The McLennan County grand jury that indicted 106 people in just under ten hours last week used fill in the blanks indictments similar to the fill in the blanks criminal complaints that were used to arrest the defendants in the first place.
The indictments charge at least some of the defendants with murder and assault rather than just the original charge of engaging in organized criminal activity. The indictments name ten murdered persons. Those victims names are: Richard Matthew Jordan II; Jesus Delgado Rodriguez; Charles Wayne Russell; Daniel Raymond Boyett; Wayne Lee Campbell; Jacob Lee Rhyne; Richard Vincent Kirschner, Jr.; Manuel Isaac Rodriguez; Matthew Mark Smith; and William Anderson. Anderson’s name had not been previously associated with the other murder victims.

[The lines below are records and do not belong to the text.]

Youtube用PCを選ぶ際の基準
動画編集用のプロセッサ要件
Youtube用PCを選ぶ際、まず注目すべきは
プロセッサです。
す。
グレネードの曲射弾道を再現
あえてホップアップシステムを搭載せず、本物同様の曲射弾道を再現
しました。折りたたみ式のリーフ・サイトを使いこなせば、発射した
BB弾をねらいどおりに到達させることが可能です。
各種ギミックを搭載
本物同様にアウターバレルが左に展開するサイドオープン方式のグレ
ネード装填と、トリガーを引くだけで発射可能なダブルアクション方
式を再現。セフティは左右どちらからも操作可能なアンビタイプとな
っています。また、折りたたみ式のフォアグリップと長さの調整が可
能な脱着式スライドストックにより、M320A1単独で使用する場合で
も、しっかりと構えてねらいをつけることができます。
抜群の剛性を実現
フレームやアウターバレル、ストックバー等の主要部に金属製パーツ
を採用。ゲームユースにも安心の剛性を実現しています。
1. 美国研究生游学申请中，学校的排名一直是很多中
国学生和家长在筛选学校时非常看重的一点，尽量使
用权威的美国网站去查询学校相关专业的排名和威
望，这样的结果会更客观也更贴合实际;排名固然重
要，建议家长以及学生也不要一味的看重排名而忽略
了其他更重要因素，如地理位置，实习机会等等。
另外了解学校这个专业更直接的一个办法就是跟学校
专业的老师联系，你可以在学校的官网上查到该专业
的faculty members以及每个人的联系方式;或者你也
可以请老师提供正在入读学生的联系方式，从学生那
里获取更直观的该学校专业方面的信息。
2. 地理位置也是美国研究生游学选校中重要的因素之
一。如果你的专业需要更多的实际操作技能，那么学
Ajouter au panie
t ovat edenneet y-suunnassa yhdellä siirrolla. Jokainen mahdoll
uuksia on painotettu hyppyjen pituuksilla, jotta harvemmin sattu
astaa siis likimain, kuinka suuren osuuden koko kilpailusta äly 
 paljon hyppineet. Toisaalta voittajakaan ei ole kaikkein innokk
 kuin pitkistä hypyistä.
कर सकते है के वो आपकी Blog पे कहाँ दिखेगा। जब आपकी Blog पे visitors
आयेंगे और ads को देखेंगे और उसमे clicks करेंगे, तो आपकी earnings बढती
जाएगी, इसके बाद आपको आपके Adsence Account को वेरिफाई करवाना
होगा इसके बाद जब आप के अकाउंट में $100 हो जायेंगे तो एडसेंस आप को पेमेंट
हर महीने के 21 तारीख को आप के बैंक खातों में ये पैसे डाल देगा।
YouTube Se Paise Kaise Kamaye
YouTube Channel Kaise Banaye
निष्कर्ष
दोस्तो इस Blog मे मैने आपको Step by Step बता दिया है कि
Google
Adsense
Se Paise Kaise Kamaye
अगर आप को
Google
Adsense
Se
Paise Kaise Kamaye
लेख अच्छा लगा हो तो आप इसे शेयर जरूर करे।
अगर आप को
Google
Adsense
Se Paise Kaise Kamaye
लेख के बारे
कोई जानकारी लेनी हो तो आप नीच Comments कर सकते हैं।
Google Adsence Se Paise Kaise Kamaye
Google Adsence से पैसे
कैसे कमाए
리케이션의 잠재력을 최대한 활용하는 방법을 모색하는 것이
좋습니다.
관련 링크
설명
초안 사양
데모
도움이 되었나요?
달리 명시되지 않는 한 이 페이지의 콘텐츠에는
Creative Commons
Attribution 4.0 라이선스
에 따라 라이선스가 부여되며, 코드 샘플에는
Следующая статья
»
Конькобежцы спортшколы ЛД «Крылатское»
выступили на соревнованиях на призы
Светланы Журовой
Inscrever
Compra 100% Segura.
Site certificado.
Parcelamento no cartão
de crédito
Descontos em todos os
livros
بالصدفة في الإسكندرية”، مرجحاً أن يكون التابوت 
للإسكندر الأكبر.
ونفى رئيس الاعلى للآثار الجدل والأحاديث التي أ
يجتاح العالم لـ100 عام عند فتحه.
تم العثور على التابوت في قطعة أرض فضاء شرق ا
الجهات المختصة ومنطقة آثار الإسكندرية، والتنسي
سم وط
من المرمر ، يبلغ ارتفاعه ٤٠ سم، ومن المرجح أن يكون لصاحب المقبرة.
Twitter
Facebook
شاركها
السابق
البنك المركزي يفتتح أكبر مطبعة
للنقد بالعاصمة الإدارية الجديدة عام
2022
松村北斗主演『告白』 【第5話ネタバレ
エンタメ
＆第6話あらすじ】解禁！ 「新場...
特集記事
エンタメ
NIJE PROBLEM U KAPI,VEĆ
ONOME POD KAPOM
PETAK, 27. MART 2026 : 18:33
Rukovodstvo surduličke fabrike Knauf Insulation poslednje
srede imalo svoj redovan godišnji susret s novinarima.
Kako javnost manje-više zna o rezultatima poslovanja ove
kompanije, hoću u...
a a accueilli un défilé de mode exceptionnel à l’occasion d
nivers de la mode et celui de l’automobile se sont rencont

Defendants are charged in the indictments forms as having murdered or assaulted named victims “and/or” other named victims. Defendants are described as having used a laundry list of weapons such as “knife and/or club and/or whip and/or handgun” etc. The unindividualized nature of the indictments and the haste with which they were returned suggests that prosecutors Abelino “Abel” Reyna, Michael Jarrett and Amanda Dillon considered the indictments to be a pro forma nod to legal convention rather than a genuine attempt to separate criminal actors – if any of the indicted actually acted criminally – from mere bystanders.
The indicted seem to have been capriciously selected from a pool of potential indictees.

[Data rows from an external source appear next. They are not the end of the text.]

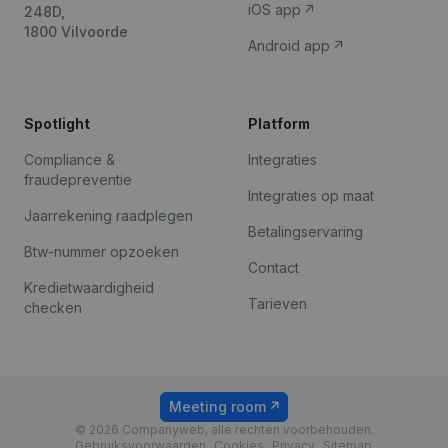
iOS app
248D,
1800 Vilvoorde
Android app
Spotlight
Platform
Compliance &
Integraties
fraudepreventie
Integraties op maat
Jaarrekening raadplegen
Betalingservaring
Btw-nummer opzoeken
Contact
Kredietwaardigheid
Tarieven
checken
Meeting room
© 2026 Companyweb, alle rechten voorbehouden.
Gebruiksvoorwaarden
Cookies
Privacy
Sitemap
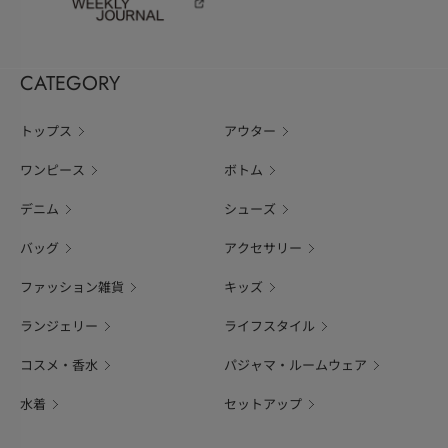
CATEGORY
トップス
アウター
ワンピース
ボトム
デニム
シューズ
バッグ
アクセサリー
ファッション雑貨
キッズ
ランジェリー
ライフスタイル
コスメ・香水
パジャマ・ルームウェア
水着
セットアップ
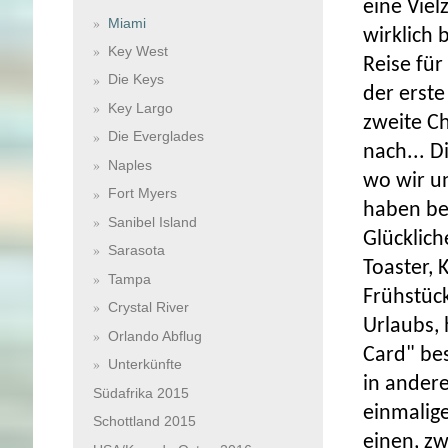
eine Viel
Miami
wirklich 
Key West
Reise für
Die Keys
der erste
Key Largo
zweite C
Die Everglades
nach... D
Naples
wo wir u
Fort Myers
haben ber
Sanibel Island
Glücklich
Sarasota
Toaster, 
Tampa
Frühstüc
Crystal River
Urlaubs,
Orlando Abflug
Card" bes
Unterkünfte
in ander
Südafrika 2015
einmalig
Schottland 2015
einen, zw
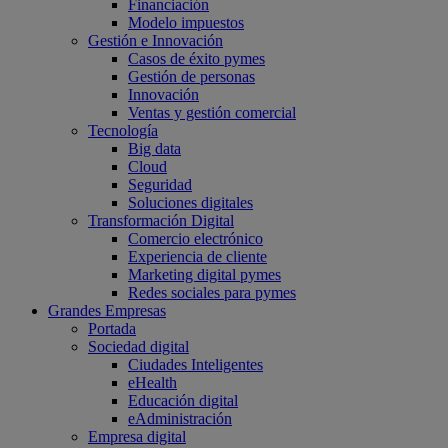
Financiación
Modelo impuestos
Gestión e Innovación
Casos de éxito pymes
Gestión de personas
Innovación
Ventas y gestión comercial
Tecnología
Big data
Cloud
Seguridad
Soluciones digitales
Transformación Digital
Comercio electrónico
Experiencia de cliente
Marketing digital pymes
Redes sociales para pymes
Grandes Empresas
Portada
Sociedad digital
Ciudades Inteligentes
eHealth
Educación digital
eAdministración
Empresa digital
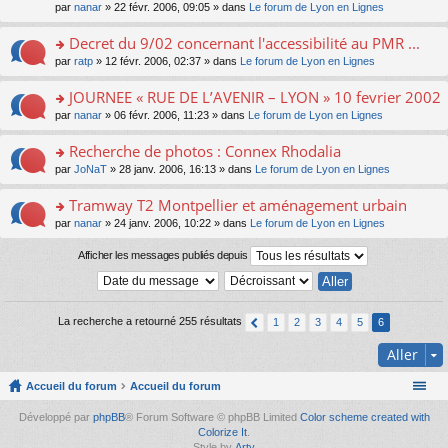
s
par
nanar
» 22 févr. 2006, 09:05 » dans
Le forum de Lyon en Lignes
ult
er
Decret du 9/02 concernant l'accessibilité au PMR ...
le
m
o
par
ratp
» 12 févr. 2006, 02:37 » dans
Le forum de Lyon en Lignes
e
n
s
s
JOURNEE « RUE DE L’AVENIR – LYON » 10 fevrier 2002
s
ult
o
par
nanar
» 06 févr. 2006, 11:23 » dans
Le forum de Lyon en Lignes
a
er
n
g
le
s
Recherche de photos : Connex Rhodalia
e
m
ult
n
e
o
par
JoNaT
» 28 janv. 2006, 16:13 » dans
Le forum de Lyon en Lignes
er
o
s
n
le
n
s
s
Tramway T2 Montpellier et aménagement urbain
m
lu
a
ult
e
o
par
nanar
» 24 janv. 2006, 10:22 » dans
Le forum de Lyon en Lignes
le
g
er
s
n
pl
e
le
s
s
Afficher les messages publiés depuis
u
n
m
a
ult
s
o
e
g
er
ré
n
s
e
le
c
lu
s
n
m
e
le
a
La recherche a retourné 255 résultats
1
2
3
4
5
6
o
e
nt
pl
g
n
s
u
e
Aller
lu
s
s
n
le
a
ré
o
pl
Accueil du forum
Accueil du forum
g
c
n
u
e
e
lu
s
Développé par
phpBB
® Forum Software © phpBB Limited
Color scheme created with
n
nt
le
ré
Colorize It
.
o
pl
c
Style by
Arty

For example Kyle Smith, who appeared to be firing a gun during a video that was widely seen on CNN just before the grand jury met, has been indicted. Paul Landers, a member of the Austin Escondido Motorcycle Club was indicted last week but none of his club brothers who were with him that day, including his chapter president, were indicted. Dusty Oehlert, a prospect with the Rebel Riders Motorcycle Club was indicted but none of his club brothers, including his chapter president were. Men who were simply standing in the parking a lot 100 yards from the melee near the Twin Peaks restaurant last May 17 were indicted. Burton George Bergman, who was walking to the nearby Don Carlos restaurant when the shooting started was indicted last week. Clifford Pierce, a Cossacks Motorcycle Club prospect who reportedly sparked the massacre when he tried to stop a Bandidos club officer from parking, was not indicted.
Pierce’s name appears in a sworn statement made November 3 in Houston by an attorney named James C. Winton. Winton represents the Waco Twin Peaks franchise in the five lawsuits that have been filed against that restaurant. In that statement, Winton alleges that “Pierce was not arrested and has simply vanished into thin air – his apartment cleaned out and never seen again. Was this gentleman who was so close to the spark, perhaps even the spark himself, an undercover police officer? Was he a confidential informant? Is he now in a witness protection program? No one knows.”
“We believe,” Winton continues, “that the evidence will show that too many of the dead and injured were hit in the head and upper torso for them to have been shot by bikers using pistols while ducking for cover. We believe that once ballistic reports are released, law enforcement officers will be shown to have played a substantial role in the shooting and causing the melee.”
As of yet, no police officer at the Twin Peaks Massacre has been indicted for his actions.